→ **WORK TO COMPLETE**: All of the entries should be restated word for word, but without their pictures.

→ **EXTRACTED RECORDS**:

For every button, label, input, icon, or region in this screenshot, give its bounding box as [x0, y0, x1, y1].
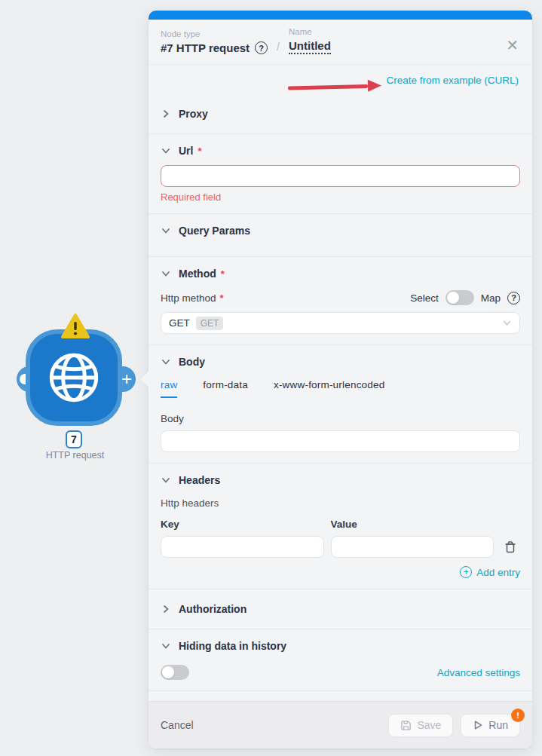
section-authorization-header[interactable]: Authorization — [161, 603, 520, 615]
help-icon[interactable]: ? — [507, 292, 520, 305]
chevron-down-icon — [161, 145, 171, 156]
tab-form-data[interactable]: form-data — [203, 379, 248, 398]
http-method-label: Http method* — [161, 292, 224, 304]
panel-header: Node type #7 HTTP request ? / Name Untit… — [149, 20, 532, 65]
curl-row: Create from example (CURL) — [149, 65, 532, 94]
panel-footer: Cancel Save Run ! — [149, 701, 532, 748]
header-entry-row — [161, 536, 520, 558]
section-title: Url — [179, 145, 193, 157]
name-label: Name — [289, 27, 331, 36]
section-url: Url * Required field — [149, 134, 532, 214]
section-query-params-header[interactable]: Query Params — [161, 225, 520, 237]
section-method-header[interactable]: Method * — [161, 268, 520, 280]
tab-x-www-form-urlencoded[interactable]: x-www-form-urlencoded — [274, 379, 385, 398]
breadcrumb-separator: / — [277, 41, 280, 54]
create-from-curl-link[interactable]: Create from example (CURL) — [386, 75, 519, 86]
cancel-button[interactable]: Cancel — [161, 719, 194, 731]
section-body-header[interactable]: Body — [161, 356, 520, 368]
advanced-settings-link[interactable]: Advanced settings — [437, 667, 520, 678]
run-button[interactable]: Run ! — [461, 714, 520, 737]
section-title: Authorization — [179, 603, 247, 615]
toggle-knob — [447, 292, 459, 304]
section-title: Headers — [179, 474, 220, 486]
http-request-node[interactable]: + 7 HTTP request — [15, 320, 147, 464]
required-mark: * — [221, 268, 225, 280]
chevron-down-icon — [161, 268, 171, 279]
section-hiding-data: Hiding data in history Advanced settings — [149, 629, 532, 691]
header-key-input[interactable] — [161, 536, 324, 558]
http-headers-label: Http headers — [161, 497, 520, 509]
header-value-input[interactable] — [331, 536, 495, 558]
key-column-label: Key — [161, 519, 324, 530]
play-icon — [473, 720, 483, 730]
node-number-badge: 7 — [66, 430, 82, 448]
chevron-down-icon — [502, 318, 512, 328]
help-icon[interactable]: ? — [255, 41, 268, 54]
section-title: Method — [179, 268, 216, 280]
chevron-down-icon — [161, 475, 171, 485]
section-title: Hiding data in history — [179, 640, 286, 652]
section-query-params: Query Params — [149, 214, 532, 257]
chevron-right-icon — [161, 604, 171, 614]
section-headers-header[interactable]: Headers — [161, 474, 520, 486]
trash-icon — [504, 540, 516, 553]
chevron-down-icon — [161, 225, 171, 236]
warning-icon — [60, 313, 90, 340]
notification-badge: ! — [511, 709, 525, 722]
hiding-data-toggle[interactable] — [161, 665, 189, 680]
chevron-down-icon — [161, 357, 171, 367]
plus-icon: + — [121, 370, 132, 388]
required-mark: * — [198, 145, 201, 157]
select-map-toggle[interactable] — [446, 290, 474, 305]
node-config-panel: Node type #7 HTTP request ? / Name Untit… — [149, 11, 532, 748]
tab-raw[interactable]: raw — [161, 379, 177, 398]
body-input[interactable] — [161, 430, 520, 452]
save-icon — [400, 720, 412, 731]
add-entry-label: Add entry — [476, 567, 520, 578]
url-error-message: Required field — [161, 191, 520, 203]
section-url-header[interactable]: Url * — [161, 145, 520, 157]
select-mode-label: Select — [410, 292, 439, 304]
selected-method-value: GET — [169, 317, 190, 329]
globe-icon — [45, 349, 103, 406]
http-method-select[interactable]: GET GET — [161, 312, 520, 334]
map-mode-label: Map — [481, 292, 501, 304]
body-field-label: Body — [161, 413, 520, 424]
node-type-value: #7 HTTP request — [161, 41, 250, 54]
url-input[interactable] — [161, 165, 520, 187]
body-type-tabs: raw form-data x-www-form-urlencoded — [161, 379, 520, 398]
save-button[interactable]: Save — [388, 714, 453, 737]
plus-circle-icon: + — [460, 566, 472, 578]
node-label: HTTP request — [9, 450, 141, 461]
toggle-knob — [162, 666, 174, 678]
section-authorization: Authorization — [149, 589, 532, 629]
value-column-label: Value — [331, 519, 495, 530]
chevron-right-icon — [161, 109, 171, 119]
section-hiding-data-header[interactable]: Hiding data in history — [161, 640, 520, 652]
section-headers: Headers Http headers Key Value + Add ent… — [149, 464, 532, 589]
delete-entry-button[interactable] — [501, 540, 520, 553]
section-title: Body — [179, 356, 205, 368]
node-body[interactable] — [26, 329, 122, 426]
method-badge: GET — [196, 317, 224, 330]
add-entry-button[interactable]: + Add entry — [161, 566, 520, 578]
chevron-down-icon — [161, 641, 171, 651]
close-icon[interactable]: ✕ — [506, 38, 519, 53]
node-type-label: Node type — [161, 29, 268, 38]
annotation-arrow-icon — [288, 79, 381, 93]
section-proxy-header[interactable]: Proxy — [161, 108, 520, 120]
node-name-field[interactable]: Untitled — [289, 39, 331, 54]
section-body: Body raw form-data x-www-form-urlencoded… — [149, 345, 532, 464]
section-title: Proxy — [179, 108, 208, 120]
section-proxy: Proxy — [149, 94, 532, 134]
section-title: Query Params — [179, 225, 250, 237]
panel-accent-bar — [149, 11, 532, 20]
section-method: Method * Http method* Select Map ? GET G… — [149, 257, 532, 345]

→ **EXPECTED ANSWER**:
For every button, label, input, icon, or region in this screenshot, give its bounding box as [x0, y0, x1, y1].
section-authorization-header[interactable]: Authorization — [161, 603, 520, 615]
help-icon[interactable]: ? — [507, 292, 520, 305]
chevron-down-icon — [161, 145, 171, 156]
tab-form-data[interactable]: form-data — [203, 379, 248, 398]
http-method-label: Http method* — [161, 292, 224, 304]
panel-header: Node type #7 HTTP request ? / Name Untit… — [149, 20, 532, 65]
curl-row: Create from example (CURL) — [149, 65, 532, 94]
panel-footer: Cancel Save Run ! — [149, 701, 532, 748]
header-entry-row — [161, 536, 520, 558]
section-title: Url — [179, 145, 193, 157]
name-label: Name — [289, 27, 331, 36]
section-url: Url * Required field — [149, 134, 532, 214]
section-query-params-header[interactable]: Query Params — [161, 225, 520, 237]
section-method-header[interactable]: Method * — [161, 268, 520, 280]
tab-x-www-form-urlencoded[interactable]: x-www-form-urlencoded — [274, 379, 385, 398]
breadcrumb-separator: / — [277, 41, 280, 54]
create-from-curl-link[interactable]: Create from example (CURL) — [386, 75, 519, 86]
cancel-button[interactable]: Cancel — [161, 719, 194, 731]
section-body-header[interactable]: Body — [161, 356, 520, 368]
advanced-settings-link[interactable]: Advanced settings — [437, 667, 520, 678]
run-button[interactable]: Run ! — [461, 714, 520, 737]
section-title: Authorization — [179, 603, 247, 615]
toggle-knob — [447, 292, 459, 304]
section-title: Headers — [179, 474, 220, 486]
http-request-node[interactable]: + 7 HTTP request — [15, 320, 147, 464]
required-mark: * — [221, 268, 225, 280]
chevron-down-icon — [161, 268, 171, 279]
section-hiding-data: Hiding data in history Advanced settings — [149, 629, 532, 691]
header-key-input[interactable] — [161, 536, 324, 558]
http-headers-label: Http headers — [161, 497, 520, 509]
header-value-input[interactable] — [331, 536, 495, 558]
key-column-label: Key — [161, 519, 324, 530]
play-icon — [473, 720, 483, 730]
node-number-badge: 7 — [66, 430, 82, 448]
chevron-down-icon — [502, 318, 512, 328]
help-icon[interactable]: ? — [255, 41, 268, 54]
section-title: Method — [179, 268, 216, 280]
chevron-down-icon — [161, 475, 171, 485]
section-title: Hiding data in history — [179, 640, 286, 652]
section-query-params: Query Params — [149, 214, 532, 257]
chevron-right-icon — [161, 604, 171, 614]
section-headers-header[interactable]: Headers — [161, 474, 520, 486]
trash-icon — [504, 540, 516, 553]
chevron-down-icon — [161, 225, 171, 236]
warning-icon — [60, 313, 90, 340]
notification-badge: ! — [511, 709, 525, 722]
hiding-data-toggle[interactable] — [161, 665, 189, 680]
chevron-down-icon — [161, 357, 171, 367]
plus-icon: + — [121, 370, 132, 388]
required-mark: * — [198, 145, 201, 157]
select-map-toggle[interactable] — [446, 290, 474, 305]
node-config-panel: Node type #7 HTTP request ? / Name Untit… — [149, 11, 532, 748]
tab-raw[interactable]: raw — [161, 379, 177, 398]
body-input[interactable] — [161, 430, 520, 452]
save-icon — [400, 720, 412, 731]
add-entry-label: Add entry — [476, 567, 520, 578]
url-error-message: Required field — [161, 191, 520, 203]
section-url-header[interactable]: Url * — [161, 145, 520, 157]
select-mode-label: Select — [410, 292, 439, 304]
selected-method-value: GET — [169, 317, 190, 329]
globe-icon — [45, 349, 103, 406]
http-method-select[interactable]: GET GET — [161, 312, 520, 334]
map-mode-label: Map — [481, 292, 501, 304]
body-field-label: Body — [161, 413, 520, 424]
node-type-value: #7 HTTP request — [161, 41, 250, 54]
url-input[interactable] — [161, 165, 520, 187]
body-type-tabs: raw form-data x-www-form-urlencoded — [161, 379, 520, 398]
save-button[interactable]: Save — [388, 714, 453, 737]
plus-circle-icon: + — [460, 566, 472, 578]
node-label: HTTP request — [9, 450, 141, 461]
toggle-knob — [162, 666, 174, 678]
section-authorization: Authorization — [149, 589, 532, 629]
value-column-label: Value — [331, 519, 495, 530]
chevron-right-icon — [161, 109, 171, 119]
section-hiding-data-header[interactable]: Hiding data in history — [161, 640, 520, 652]
section-headers: Headers Http headers Key Value + Add ent… — [149, 464, 532, 589]
delete-entry-button[interactable] — [501, 540, 520, 553]
section-title: Body — [179, 356, 205, 368]
node-body[interactable] — [26, 329, 122, 426]
method-badge: GET — [196, 317, 224, 330]
add-entry-button[interactable]: + Add entry — [161, 566, 520, 578]
chevron-down-icon — [161, 641, 171, 651]
close-icon[interactable]: ✕ — [506, 38, 519, 53]
node-type-label: Node type — [161, 29, 268, 38]
annotation-arrow-icon — [288, 79, 381, 93]
section-proxy-header[interactable]: Proxy — [161, 108, 520, 120]
node-name-field[interactable]: Untitled — [289, 39, 331, 54]
section-body: Body raw form-data x-www-form-urlencoded… — [149, 345, 532, 464]
section-title: Proxy — [179, 108, 208, 120]
section-proxy: Proxy — [149, 94, 532, 134]
section-title: Query Params — [179, 225, 250, 237]
panel-accent-bar — [149, 11, 532, 20]
section-method: Method * Http method* Select Map ? GET G… — [149, 257, 532, 345]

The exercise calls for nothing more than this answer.